* **EXERCISE OBJECTIVE**: Could you restate word for word only the lines below from the one holding "Liebe Weinfreunde, das Weinjahr 2020 hat f" to the one holding "КРТ, а история с небоскребами — на паузе", inclusive, and leave out the pictures?

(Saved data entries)

##########

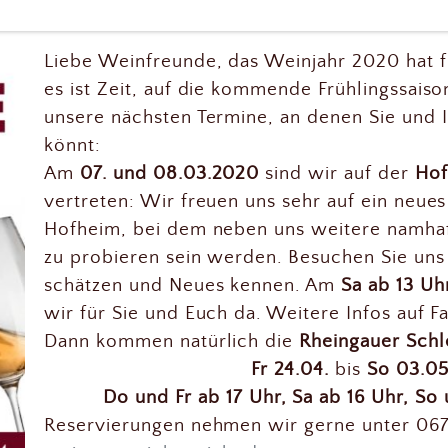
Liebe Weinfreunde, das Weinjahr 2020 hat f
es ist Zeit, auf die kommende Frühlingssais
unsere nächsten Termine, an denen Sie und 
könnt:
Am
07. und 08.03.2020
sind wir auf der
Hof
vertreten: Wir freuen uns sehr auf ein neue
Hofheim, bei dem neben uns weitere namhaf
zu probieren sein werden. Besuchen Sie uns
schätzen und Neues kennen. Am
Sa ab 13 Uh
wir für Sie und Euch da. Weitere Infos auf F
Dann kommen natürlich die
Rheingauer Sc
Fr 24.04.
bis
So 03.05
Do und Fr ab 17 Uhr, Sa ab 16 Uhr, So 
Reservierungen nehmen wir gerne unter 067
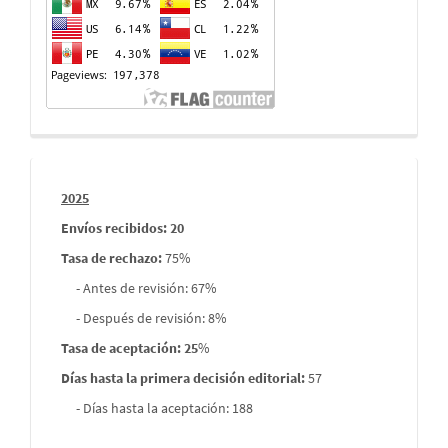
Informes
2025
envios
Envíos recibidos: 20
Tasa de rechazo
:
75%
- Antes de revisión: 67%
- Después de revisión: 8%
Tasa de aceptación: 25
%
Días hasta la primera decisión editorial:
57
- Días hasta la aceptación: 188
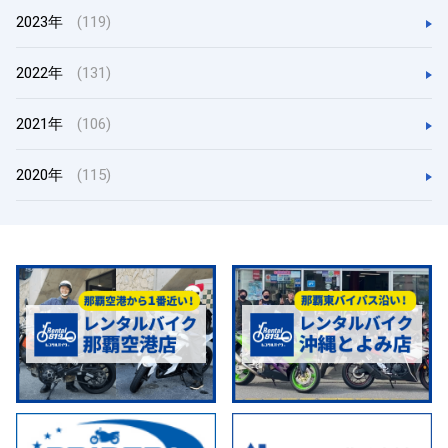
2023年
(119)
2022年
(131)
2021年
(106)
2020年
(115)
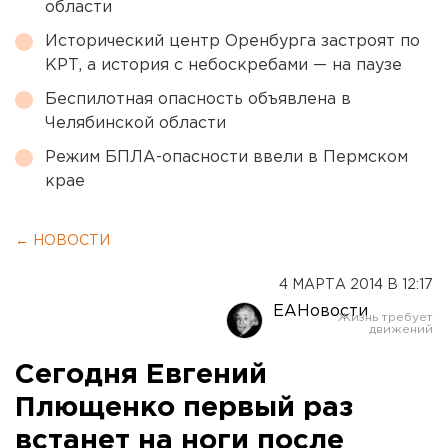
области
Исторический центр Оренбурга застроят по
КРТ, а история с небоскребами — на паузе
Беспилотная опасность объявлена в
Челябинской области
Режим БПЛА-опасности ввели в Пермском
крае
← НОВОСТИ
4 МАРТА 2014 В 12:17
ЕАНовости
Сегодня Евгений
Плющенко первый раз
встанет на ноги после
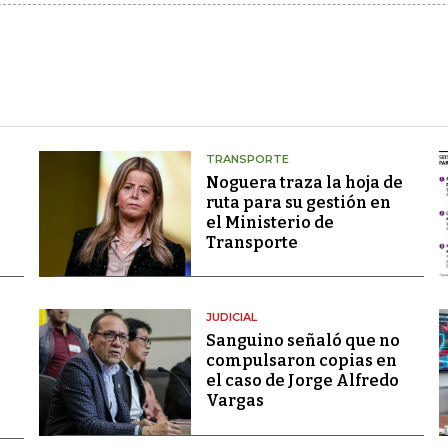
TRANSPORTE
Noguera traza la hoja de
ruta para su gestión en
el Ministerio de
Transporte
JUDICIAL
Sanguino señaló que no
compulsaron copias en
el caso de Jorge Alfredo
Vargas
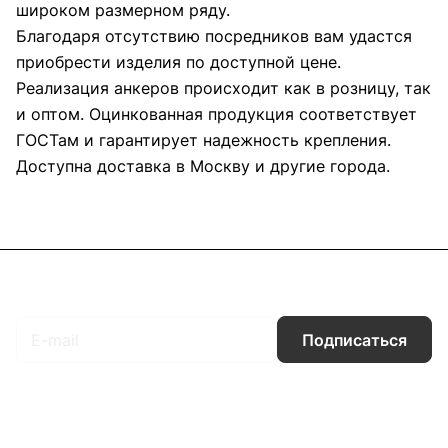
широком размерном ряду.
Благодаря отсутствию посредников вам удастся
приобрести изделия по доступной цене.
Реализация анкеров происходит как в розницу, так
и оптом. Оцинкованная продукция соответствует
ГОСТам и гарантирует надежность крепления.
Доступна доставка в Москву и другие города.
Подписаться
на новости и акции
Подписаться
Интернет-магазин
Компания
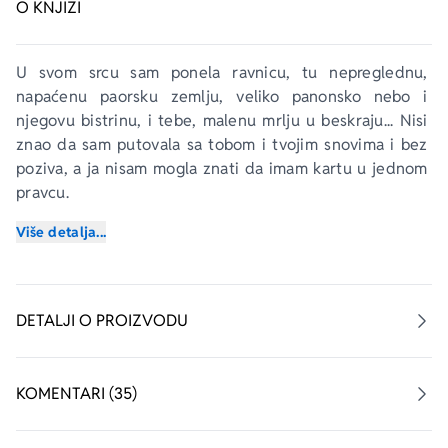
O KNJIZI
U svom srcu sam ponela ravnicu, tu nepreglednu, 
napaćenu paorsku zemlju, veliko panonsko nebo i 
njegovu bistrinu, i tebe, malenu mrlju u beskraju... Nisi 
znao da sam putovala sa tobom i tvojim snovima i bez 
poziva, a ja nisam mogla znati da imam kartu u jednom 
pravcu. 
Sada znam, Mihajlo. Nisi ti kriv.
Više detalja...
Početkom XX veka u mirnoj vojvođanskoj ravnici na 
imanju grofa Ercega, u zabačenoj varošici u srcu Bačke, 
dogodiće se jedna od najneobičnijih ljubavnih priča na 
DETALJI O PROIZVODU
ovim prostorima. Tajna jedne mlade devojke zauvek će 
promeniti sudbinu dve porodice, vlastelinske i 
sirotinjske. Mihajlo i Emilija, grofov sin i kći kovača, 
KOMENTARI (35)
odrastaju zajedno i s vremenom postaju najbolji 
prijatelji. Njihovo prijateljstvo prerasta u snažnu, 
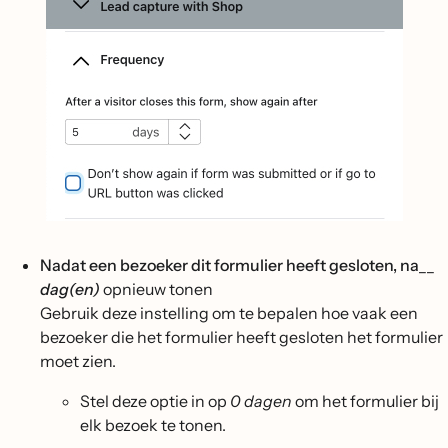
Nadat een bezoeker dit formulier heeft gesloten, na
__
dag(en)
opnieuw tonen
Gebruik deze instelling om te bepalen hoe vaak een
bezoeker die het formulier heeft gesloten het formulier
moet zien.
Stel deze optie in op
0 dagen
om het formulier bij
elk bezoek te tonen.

##########

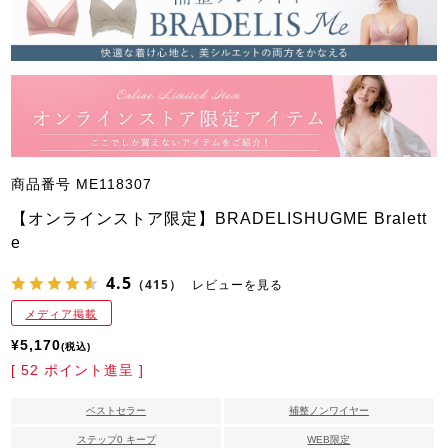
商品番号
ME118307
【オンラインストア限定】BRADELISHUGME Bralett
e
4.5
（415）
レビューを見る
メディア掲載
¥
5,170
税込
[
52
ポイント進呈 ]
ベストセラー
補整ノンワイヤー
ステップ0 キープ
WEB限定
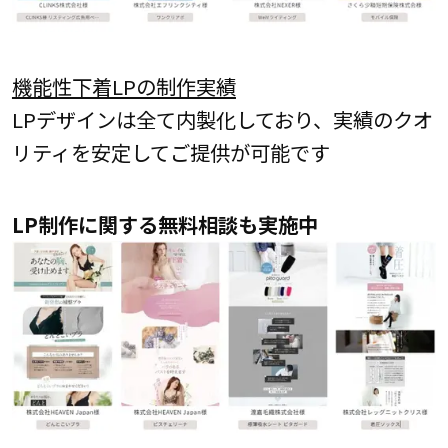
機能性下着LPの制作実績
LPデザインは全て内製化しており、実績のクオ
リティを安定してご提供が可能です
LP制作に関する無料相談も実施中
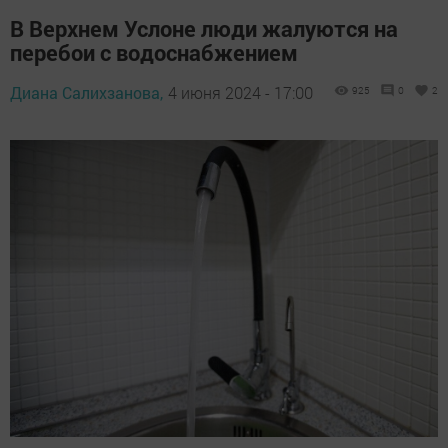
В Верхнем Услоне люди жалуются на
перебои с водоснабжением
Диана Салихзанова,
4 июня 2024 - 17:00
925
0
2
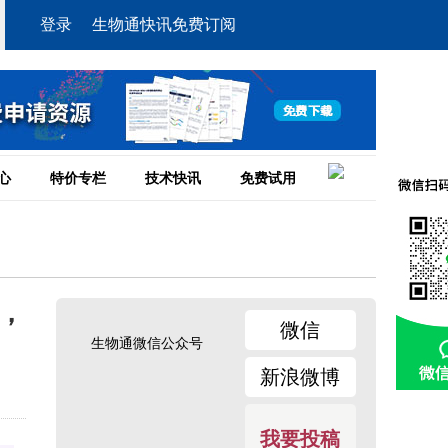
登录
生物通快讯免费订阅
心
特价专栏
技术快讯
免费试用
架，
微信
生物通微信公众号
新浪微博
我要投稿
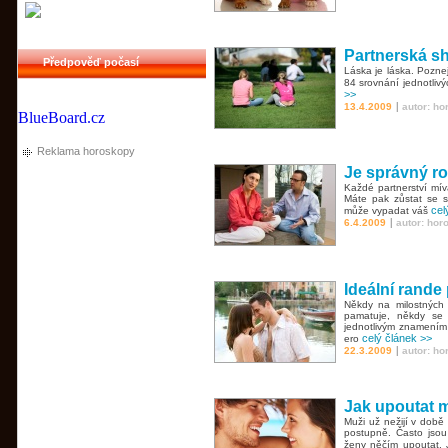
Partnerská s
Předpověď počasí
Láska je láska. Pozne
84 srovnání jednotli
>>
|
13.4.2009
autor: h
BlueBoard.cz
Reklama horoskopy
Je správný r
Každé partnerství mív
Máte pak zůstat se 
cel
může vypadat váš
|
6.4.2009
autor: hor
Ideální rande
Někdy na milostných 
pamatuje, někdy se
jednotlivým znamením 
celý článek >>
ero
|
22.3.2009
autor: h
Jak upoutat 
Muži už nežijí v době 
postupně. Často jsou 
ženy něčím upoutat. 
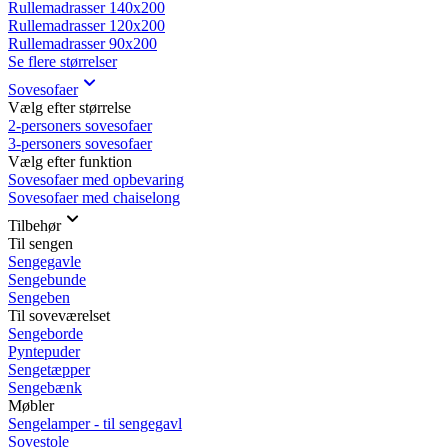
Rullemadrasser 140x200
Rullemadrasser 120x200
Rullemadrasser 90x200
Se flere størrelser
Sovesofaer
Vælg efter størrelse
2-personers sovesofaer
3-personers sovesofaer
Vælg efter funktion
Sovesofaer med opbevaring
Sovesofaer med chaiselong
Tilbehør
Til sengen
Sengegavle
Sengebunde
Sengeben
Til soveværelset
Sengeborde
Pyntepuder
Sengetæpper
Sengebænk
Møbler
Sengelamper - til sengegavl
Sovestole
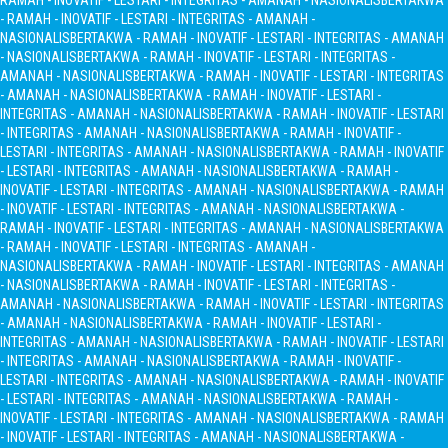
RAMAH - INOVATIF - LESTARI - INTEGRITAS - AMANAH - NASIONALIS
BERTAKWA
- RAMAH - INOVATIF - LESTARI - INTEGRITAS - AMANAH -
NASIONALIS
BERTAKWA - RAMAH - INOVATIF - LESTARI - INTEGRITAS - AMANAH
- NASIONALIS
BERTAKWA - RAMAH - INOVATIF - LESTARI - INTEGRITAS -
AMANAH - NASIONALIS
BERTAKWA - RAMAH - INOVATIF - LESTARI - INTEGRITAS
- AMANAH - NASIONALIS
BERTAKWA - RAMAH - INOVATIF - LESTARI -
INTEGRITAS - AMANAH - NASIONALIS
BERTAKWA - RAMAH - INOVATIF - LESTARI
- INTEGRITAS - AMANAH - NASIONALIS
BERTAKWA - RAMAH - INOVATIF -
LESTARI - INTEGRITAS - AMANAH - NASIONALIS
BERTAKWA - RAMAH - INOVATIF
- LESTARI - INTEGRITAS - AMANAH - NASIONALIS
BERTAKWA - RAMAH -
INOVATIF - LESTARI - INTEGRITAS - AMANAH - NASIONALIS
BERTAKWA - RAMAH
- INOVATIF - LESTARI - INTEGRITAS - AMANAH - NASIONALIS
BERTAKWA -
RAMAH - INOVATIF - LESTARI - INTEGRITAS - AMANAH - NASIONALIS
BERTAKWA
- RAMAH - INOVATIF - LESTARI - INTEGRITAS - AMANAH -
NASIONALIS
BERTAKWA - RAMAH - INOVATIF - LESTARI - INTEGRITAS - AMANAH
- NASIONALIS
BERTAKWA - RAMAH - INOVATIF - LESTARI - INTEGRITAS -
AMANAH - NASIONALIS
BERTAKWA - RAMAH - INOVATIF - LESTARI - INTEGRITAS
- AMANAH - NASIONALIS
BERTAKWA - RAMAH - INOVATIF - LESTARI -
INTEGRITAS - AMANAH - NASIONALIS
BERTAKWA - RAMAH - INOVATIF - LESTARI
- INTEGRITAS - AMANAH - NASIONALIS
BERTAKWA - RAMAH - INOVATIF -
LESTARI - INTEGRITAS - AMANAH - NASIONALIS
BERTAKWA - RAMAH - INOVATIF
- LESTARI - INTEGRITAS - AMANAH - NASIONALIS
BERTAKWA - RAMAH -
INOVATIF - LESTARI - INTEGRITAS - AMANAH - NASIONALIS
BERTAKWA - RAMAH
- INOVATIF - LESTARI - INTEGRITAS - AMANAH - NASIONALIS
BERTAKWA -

##########

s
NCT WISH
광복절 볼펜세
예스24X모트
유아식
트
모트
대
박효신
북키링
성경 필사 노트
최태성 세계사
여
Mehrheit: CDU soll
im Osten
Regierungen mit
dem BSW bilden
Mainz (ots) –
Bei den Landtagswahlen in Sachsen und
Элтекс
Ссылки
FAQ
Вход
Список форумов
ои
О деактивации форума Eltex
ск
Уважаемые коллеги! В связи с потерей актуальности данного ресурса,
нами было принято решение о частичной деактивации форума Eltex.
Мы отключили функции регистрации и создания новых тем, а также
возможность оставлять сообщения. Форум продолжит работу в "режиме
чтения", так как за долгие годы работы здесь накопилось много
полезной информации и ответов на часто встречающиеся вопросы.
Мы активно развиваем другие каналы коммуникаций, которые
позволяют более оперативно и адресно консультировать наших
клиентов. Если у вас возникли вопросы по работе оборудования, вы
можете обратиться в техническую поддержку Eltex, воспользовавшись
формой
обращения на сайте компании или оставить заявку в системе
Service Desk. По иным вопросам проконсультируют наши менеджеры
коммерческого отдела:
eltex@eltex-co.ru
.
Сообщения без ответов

##########

* **YOUR SOLUTION**:
Liebe Weinfreunde, das Weinjahr 2020 hat f
es ist Zeit, auf die kommende Frühlingssais
unsere nächsten Termine, an denen Sie und 
könnt:
Am
07. und 08.03.2020
sind wir auf der
Hof
vertreten: Wir freuen uns sehr auf ein neue
Hofheim, bei dem neben uns weitere namhaf
zu probieren sein werden. Besuchen Sie uns
schätzen und Neues kennen. Am
Sa ab 13 Uh
wir für Sie und Euch da. Weitere Infos auf F
Dann kommen natürlich die
Rheingauer Sc
Fr 24.04.
bis
So 03.05
Do und Fr ab 17 Uhr, Sa ab 16 Uhr, So 
Reservierungen nehmen wir gerne unter 067
Informes
2025
envios
Envíos recibidos: 20
Tasa de rechazo
:
75%
- Antes de revisión: 67%
- Después de revisión: 8%
Tasa de aceptación: 25
%
Días hasta la primera decisión editorial:
57
- Días hasta la aceptación: 188
2023年
(119)
2022年
(131)
2021年
(106)
2020年
(115)
области
Исторический центр Оренбурга застроят по
КРТ, а история с небоскребами — на паузе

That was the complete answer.